08/01/2020 - 7:18
Luiz Zanin Oricchio
Em 2014, a chinesa Fuyao comprou uma antiga indústria da GM em Ohio, fechada desde a depressão de 2008. A promessa era de recriar centenas de empregos nessa fábrica de vidros de automóveis. Os postos de trabalho de fato reaparecem, com os norte-americanos voltando a seus empregos. E mesclando-se a centenas de chineses que chegam para implantar o sistema de trabalho chinês em terras americanas.
Tema do documentário American Factory, o filme tem uma curiosidade a mais: é a primeira produção do casal Obama, para Netflix. A produtora deles chama-se Higher Ground Productions e os diretores do documentário são Steven Bognar e Julia Reichert. Quem assistir ao longa na Netflix será brindado por um curta-metragem que mostra o diálogo entre os produtores e os cineastas. Bastante interessante. Barack Obama dá uma de crítico e diz que o que o atrai no filme são suas nuances, as sutilezas e complexidades dessa relação laboral entre duas culturas.
Essa integração de fato é delicada e implica um encontro – e, sobretudo, desencontro – de culturas. Os chineses sabem disso. Tanto assim que o CEO chinês – um personagem e tanto, pela sua franqueza – Cao Dewang chega com ares de grande senhor, porém pisa de mansinho no novo terreno. Por exemplo, quando um auxiliar recomenda que ele decore o hall de entrada da fábrica com duas estátuas – uma americana, outra chinesa – para simbolizar a união dos dois países, o esperto chairman recomenda que não: “Ponha só a americana, senão dá ciumeira”.
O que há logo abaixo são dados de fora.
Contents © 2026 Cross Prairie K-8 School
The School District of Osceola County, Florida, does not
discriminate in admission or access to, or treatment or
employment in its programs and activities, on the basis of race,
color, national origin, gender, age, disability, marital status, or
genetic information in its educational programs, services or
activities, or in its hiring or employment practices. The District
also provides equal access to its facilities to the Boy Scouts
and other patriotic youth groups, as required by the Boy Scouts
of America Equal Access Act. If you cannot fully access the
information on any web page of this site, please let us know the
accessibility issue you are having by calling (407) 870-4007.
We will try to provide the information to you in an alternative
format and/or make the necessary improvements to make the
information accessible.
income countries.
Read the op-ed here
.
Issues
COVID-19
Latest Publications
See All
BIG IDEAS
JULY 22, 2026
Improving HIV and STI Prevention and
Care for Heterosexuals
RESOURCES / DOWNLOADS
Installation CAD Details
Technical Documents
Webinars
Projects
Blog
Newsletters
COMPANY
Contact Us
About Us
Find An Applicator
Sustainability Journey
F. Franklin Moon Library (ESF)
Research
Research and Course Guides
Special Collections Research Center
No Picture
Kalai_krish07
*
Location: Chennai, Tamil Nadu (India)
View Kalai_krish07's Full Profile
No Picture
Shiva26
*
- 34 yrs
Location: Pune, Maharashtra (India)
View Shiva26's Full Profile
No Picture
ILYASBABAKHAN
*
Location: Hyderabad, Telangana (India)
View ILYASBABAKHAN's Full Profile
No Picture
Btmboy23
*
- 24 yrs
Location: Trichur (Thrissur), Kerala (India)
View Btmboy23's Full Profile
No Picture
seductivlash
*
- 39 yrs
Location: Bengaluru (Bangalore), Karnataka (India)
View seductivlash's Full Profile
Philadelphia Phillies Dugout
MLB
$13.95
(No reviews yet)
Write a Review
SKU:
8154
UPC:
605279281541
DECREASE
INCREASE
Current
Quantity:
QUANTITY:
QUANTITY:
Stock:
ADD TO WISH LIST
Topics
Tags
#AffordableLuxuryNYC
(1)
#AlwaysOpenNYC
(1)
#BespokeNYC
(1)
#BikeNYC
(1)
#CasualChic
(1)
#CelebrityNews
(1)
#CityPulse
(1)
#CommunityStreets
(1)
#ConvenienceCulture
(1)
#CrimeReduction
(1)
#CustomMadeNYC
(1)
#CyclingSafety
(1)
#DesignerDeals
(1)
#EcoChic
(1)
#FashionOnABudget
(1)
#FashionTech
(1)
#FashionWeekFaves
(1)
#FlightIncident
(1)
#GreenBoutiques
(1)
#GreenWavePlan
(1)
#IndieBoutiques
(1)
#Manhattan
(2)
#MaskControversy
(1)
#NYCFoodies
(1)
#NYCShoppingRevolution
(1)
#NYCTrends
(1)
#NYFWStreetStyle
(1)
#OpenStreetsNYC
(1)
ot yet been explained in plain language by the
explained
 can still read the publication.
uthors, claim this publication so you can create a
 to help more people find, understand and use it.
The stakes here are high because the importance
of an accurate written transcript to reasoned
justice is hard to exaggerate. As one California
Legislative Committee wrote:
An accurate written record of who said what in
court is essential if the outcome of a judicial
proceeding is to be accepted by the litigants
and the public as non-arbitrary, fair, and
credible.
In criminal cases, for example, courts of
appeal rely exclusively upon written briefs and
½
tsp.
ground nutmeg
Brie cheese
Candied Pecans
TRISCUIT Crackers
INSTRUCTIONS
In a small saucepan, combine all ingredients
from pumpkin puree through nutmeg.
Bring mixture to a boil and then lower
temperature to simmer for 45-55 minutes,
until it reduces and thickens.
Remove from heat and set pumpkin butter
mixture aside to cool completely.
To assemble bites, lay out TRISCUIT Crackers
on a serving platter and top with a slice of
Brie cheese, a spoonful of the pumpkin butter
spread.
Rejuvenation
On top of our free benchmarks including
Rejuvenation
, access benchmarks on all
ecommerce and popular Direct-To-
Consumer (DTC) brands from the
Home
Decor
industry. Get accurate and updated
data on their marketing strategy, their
Mesmo com esses cuidados, a integração mostra-se problemática. Os americanos não entendem muito bem o que os novos patrões desejam. Para remediar a situação, alguns trabalhadores são convidados para uma visita à matriz, na China. As confraternizações são bonitas, com belos discursos e brindes, mas pouco práticas.
Isso porque a questão é o choque cultural. Um novo diretor, nomeado pelo chairman, reúne sua diretoria e tenta uma explicação de fundo comportamental. As crianças americanas são muito mimadas, ele explica. Fazem o que querem e os pais são muito permissivos. Por isso, quando se tornam adultos, não podem ser contrariados. É preciso tato para conversar com eles, pois não admitem críticas. “Tem de fazer como para escovar um burro – sempre a favor do pelo; se for no sentido contrário, há o perigo de levar um coice.”
Para seguir com as metáforas, essas crianças crescidas, esses animais manhosos, têm de ser levados com jeito. Mas com firmeza. Mesmo assim, muitos não se adaptam. Um deles diz que perdeu o emprego por ter levado tempo demais (três ou quatro segundos) para encontrar um arquivo no computador. Seu superior chinês achou tempo demais. E o demitiu.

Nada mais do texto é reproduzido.